[Start of section]

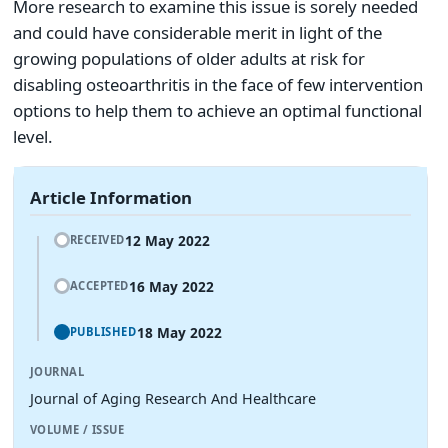
More research to examine this issue is sorely needed
and could have considerable merit in light of the
growing populations of older adults at risk for
disabling osteoarthritis in the face of few intervention
options to help them to achieve an optimal functional
level.
Article Information
12 May 2022
RECEIVED
16 May 2022
ACCEPTED
18 May 2022
PUBLISHED
JOURNAL
Journal of Aging Research And Healthcare
VOLUME / ISSUE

[End of section]

**BRIEF:**
Repeat the material above exactly; pictures do not belong in the copy.

**WRITTEN ANSWER:**
More research to examine this issue is sorely needed
and could have considerable merit in light of the
growing populations of older adults at risk for
disabling osteoarthritis in the face of few intervention
options to help them to achieve an optimal functional
level.
Article Information
12 May 2022
RECEIVED
16 May 2022
ACCEPTED
18 May 2022
PUBLISHED
JOURNAL
Journal of Aging Research And Healthcare
VOLUME / ISSUE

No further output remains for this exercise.